> _Task_
Below are some records. Return exactly the lines from the one containing "Illumina internal data on file, 2024." through the one containing "for making thoughtful", both included, and only those.
[Opening Records for this task section]
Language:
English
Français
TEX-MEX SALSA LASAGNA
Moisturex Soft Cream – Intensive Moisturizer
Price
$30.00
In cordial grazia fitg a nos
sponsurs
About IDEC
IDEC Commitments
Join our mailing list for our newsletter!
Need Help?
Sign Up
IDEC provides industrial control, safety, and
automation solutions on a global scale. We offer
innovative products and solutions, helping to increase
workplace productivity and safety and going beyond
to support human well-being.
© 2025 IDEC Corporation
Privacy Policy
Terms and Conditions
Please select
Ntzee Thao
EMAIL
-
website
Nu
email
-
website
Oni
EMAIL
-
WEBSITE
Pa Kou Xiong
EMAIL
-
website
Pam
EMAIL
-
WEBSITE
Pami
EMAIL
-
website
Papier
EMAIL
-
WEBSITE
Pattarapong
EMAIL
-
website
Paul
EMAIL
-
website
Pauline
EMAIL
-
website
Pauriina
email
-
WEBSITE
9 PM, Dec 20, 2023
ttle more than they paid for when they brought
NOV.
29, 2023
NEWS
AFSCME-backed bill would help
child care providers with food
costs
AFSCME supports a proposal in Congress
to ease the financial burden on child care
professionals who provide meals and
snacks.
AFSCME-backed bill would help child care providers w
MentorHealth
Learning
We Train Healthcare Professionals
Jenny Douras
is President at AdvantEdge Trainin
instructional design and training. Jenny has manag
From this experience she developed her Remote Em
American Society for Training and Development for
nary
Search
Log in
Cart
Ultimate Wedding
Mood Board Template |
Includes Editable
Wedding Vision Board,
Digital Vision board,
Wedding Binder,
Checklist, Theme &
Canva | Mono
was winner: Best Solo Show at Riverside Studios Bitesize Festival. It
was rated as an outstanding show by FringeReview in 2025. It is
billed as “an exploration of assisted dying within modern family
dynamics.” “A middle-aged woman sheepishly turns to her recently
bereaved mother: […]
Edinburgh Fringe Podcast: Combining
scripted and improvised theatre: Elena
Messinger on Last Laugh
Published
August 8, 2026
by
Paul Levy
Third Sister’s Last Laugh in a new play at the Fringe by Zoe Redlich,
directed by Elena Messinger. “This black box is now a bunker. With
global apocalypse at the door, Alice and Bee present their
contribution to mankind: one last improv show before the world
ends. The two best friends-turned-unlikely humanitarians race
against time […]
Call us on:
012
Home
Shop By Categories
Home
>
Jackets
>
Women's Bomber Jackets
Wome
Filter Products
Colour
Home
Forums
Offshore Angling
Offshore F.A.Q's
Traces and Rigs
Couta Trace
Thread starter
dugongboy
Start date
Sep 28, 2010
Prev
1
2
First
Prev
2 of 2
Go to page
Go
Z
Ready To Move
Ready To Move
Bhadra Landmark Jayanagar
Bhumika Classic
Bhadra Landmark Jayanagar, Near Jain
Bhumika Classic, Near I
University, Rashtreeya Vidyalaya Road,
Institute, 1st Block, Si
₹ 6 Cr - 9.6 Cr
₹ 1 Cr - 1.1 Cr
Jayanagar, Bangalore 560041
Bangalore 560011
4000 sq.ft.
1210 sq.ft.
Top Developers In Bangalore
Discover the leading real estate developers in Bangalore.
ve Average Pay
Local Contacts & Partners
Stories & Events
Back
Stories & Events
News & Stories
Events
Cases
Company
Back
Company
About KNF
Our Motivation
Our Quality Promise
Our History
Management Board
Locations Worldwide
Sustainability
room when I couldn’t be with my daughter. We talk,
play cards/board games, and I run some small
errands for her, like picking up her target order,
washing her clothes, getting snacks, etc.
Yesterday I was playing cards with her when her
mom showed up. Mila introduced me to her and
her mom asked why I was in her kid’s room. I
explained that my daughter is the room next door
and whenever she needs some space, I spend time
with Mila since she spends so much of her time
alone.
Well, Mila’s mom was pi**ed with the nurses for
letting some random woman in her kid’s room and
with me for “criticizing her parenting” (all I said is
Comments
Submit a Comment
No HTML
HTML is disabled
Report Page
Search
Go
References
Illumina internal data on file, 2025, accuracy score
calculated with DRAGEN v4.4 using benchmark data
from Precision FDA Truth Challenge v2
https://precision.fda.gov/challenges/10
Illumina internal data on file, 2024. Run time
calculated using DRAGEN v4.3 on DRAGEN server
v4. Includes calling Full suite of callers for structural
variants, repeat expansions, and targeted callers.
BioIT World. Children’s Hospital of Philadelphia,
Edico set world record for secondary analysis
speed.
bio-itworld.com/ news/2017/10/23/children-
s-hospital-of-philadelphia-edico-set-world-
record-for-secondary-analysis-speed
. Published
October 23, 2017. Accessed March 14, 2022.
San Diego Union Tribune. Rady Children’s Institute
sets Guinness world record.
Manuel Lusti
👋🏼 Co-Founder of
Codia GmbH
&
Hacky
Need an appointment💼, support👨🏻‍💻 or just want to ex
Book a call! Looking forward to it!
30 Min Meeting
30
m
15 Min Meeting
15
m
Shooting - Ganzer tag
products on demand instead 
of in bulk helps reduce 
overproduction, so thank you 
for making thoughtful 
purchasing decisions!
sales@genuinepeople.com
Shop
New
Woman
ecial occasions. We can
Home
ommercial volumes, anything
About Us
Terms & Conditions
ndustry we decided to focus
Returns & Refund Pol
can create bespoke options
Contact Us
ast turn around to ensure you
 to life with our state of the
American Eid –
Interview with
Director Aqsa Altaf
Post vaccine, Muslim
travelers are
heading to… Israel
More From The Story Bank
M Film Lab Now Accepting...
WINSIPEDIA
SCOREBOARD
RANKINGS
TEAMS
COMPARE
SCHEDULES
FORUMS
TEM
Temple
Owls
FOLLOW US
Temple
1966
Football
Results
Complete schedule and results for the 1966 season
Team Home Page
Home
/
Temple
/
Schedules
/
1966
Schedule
[Closing Records for this task section]
> _The answer_
Illumina internal data on file, 2024. Run time
calculated using DRAGEN v4.3 on DRAGEN server
v4. Includes calling Full suite of callers for structural
variants, repeat expansions, and targeted callers.
BioIT World. Children’s Hospital of Philadelphia,
Edico set world record for secondary analysis
speed.
bio-itworld.com/ news/2017/10/23/children-
s-hospital-of-philadelphia-edico-set-world-
record-for-secondary-analysis-speed
. Published
October 23, 2017. Accessed March 14, 2022.
San Diego Union Tribune. Rady Children’s Institute
sets Guinness world record.
Manuel Lusti
👋🏼 Co-Founder of
Codia GmbH
&
Hacky
Need an appointment💼, support👨🏻‍💻 or just want to ex
Book a call! Looking forward to it!
30 Min Meeting
30
m
15 Min Meeting
15
m
Shooting - Ganzer tag
products on demand instead 
of in bulk helps reduce 
overproduction, so thank you 
for making thoughtful 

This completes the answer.